**Task goal**
Only the lines holding the string "Daten" are needed; copy each of them from the data.

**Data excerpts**

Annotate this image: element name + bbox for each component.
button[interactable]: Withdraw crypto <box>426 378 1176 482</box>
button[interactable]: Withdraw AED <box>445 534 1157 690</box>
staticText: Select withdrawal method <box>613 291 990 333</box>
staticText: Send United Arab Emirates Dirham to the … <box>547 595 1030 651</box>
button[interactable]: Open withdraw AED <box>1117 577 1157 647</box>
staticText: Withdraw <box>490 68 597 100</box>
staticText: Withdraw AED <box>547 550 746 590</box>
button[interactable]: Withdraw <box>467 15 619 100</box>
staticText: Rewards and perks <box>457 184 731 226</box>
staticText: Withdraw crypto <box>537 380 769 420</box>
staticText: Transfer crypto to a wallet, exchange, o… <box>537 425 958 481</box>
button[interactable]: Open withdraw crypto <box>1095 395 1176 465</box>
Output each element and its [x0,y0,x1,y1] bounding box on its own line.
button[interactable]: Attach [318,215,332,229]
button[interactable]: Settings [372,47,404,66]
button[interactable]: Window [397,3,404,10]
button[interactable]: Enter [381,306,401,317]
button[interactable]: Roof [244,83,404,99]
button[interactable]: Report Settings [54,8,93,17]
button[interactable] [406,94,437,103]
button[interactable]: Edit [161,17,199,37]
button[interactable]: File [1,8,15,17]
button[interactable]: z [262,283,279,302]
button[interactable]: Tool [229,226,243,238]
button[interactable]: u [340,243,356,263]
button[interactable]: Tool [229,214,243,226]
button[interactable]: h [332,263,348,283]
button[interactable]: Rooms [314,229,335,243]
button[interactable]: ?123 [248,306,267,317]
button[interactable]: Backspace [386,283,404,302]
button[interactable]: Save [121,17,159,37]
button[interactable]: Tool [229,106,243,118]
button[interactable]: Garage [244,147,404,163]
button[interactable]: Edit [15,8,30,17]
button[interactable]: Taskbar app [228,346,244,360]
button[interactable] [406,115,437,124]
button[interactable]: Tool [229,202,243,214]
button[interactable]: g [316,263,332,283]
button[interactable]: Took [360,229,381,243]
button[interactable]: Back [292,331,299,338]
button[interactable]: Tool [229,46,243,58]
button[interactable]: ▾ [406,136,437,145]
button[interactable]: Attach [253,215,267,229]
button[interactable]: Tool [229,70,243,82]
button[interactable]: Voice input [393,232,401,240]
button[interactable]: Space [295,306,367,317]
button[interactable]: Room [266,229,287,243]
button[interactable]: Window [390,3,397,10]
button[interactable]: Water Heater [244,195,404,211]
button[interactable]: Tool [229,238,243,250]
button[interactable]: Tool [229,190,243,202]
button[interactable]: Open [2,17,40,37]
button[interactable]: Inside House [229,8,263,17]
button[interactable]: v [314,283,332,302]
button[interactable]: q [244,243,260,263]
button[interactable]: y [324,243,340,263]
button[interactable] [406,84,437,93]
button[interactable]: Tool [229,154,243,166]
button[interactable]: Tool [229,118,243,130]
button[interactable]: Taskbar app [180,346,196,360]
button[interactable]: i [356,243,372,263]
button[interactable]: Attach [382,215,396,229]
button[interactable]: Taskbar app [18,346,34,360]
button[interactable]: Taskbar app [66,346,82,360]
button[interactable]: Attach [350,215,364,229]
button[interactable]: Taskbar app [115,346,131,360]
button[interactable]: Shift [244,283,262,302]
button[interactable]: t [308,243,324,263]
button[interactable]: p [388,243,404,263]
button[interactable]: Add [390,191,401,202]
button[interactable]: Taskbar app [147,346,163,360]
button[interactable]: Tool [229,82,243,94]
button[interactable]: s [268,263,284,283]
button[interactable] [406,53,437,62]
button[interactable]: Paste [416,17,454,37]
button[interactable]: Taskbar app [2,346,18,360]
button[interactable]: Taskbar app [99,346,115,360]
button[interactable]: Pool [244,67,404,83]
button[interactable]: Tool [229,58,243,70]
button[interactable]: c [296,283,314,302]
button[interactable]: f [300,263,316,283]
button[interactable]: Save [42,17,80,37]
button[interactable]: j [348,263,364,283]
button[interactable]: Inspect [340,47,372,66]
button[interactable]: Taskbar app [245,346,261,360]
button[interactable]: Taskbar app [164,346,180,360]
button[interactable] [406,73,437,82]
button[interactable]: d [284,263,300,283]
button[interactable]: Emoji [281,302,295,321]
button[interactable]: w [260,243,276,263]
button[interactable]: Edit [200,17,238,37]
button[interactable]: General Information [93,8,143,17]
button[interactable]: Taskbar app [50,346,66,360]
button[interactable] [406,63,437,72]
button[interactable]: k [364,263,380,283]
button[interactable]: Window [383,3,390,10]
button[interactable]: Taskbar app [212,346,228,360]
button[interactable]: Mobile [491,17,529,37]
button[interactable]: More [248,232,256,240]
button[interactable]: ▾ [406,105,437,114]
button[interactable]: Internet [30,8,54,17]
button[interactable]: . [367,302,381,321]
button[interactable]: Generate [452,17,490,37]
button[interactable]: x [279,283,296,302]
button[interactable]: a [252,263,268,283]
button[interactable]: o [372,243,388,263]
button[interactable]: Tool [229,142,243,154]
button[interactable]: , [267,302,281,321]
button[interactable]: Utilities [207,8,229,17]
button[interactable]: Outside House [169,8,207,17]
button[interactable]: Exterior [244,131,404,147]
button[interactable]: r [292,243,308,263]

* * *

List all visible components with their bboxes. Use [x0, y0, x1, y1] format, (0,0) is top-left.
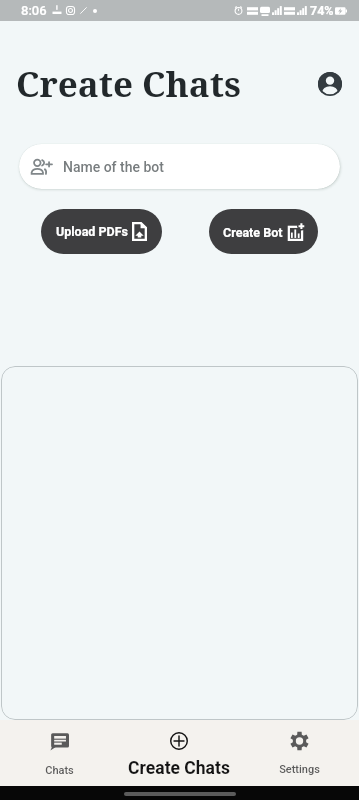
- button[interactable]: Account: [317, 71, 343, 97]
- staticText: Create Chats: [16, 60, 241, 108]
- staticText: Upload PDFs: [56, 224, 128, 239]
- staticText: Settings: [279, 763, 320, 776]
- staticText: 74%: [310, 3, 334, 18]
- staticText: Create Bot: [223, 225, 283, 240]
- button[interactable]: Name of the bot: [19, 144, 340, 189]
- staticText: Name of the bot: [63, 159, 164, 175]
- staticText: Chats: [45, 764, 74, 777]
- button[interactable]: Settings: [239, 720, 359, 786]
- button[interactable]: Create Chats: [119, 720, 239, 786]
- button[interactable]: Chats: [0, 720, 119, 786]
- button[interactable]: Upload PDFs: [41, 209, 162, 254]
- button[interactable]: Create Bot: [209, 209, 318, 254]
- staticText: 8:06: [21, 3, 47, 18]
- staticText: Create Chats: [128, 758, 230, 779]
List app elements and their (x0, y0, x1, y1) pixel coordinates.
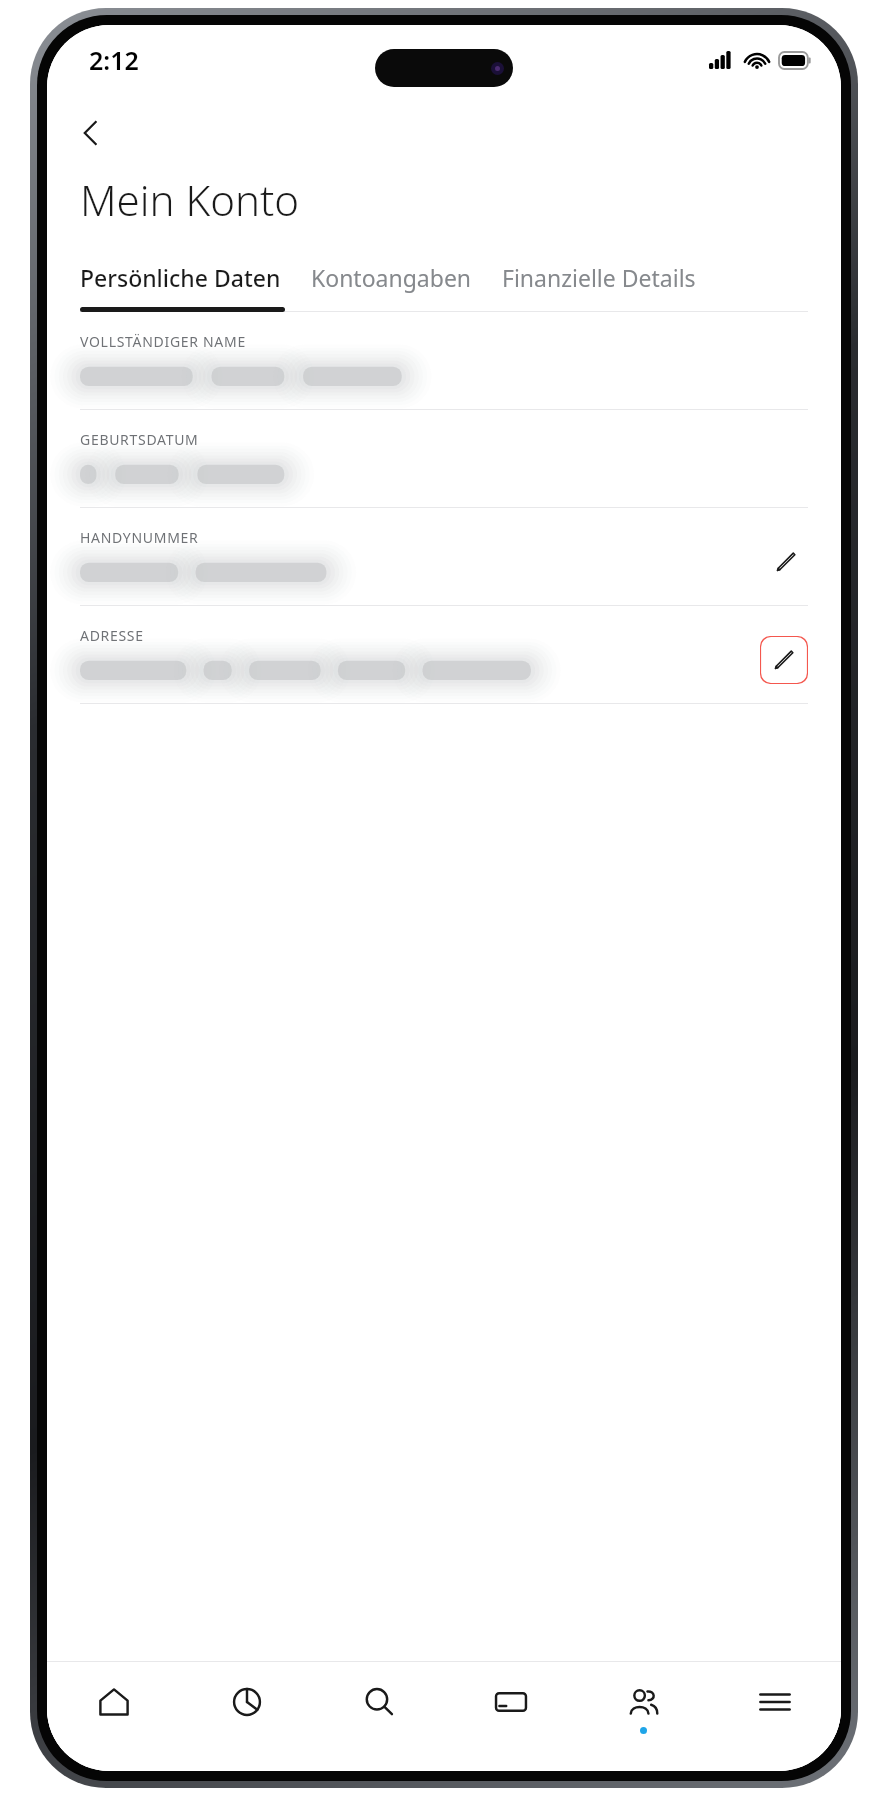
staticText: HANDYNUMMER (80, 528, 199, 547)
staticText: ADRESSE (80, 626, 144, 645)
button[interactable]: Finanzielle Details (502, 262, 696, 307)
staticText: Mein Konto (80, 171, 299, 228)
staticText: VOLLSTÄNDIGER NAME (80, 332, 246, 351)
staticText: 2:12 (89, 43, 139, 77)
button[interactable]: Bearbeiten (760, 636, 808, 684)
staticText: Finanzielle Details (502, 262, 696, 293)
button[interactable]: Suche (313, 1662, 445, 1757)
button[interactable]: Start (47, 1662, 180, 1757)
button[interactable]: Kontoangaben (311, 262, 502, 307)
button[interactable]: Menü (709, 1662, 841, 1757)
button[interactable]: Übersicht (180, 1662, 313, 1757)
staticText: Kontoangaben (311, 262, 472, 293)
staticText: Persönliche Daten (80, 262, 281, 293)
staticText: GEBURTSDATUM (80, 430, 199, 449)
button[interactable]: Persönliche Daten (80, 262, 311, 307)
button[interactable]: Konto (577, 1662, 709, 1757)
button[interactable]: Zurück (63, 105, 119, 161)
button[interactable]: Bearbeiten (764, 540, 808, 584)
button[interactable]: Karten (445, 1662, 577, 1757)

--

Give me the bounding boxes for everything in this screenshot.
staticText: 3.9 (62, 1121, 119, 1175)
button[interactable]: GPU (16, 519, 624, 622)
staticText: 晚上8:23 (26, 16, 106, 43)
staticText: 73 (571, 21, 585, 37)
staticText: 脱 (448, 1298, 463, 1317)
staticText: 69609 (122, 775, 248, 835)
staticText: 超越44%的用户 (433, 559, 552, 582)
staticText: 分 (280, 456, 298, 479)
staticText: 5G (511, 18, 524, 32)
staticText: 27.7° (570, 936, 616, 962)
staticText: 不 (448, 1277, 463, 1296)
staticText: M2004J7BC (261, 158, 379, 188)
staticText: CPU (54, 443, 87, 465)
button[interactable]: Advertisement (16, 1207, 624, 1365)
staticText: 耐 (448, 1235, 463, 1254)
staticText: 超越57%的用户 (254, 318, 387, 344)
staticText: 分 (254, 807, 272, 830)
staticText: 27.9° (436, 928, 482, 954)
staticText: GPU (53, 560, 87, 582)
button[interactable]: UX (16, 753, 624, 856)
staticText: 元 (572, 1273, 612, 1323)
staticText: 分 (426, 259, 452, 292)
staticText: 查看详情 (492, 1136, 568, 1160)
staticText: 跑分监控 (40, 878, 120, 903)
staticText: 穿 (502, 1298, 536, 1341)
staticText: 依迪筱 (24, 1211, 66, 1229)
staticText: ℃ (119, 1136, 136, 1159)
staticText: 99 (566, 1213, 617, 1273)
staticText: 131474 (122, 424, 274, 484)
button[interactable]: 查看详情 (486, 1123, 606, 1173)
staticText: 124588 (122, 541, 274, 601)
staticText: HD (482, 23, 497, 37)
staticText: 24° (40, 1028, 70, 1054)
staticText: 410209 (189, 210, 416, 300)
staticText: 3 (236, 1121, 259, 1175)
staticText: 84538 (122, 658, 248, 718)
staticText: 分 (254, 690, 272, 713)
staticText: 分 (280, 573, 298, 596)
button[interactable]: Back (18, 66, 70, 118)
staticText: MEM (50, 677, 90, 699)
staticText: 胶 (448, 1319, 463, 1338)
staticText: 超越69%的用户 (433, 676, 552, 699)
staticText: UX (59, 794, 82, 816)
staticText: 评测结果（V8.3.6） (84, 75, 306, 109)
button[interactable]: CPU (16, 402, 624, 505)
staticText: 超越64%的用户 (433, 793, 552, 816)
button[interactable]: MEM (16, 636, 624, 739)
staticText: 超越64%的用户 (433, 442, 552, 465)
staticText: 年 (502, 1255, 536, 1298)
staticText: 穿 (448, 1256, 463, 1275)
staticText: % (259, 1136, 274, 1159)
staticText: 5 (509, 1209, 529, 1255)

**Answer to the problem**
staticText: Persönliche Daten (80, 262, 281, 293)
button[interactable]: Persönliche Daten (80, 262, 311, 307)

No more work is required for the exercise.